» **Work required**
Find the lines below in which the string "Przez" occurs. Copy each one.

» **Extracted records**
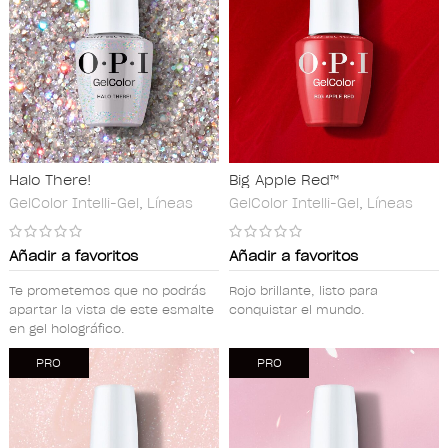
Halo There!
Big Apple Red™
GelColor Intelli-Gel
,
Líneas
GelColor Intelli-Gel
,
Líneas
Añadir a favoritos
Añadir a favoritos
Te prometemos que no podrás
Rojo brillante, listo para
apartar la vista de este esmalte
conquistar el mundo.
en gel holográfico.
PRO
PRO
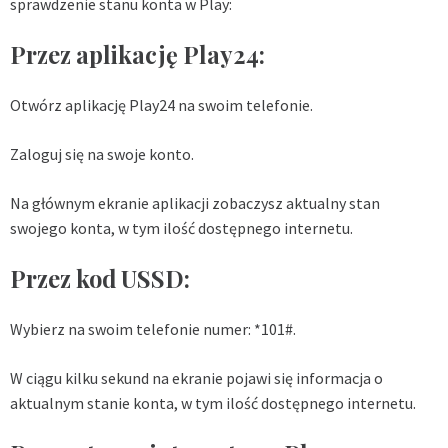
sprawdzenie stanu konta w Play:
Przez aplikację Play24:
Otwórz aplikację Play24 na swoim telefonie.
Zaloguj się na swoje konto.
Na głównym ekranie aplikacji zobaczysz aktualny stan
swojego konta, w tym ilość dostępnego internetu.
Przez kod USSD:
Wybierz na swoim telefonie numer: *101#.
W ciągu kilku sekund na ekranie pojawi się informacja o
aktualnym stanie konta, w tym ilość dostępnego internetu.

» **Worked solution**
Przez aplikację Play24:
Przez kod USSD:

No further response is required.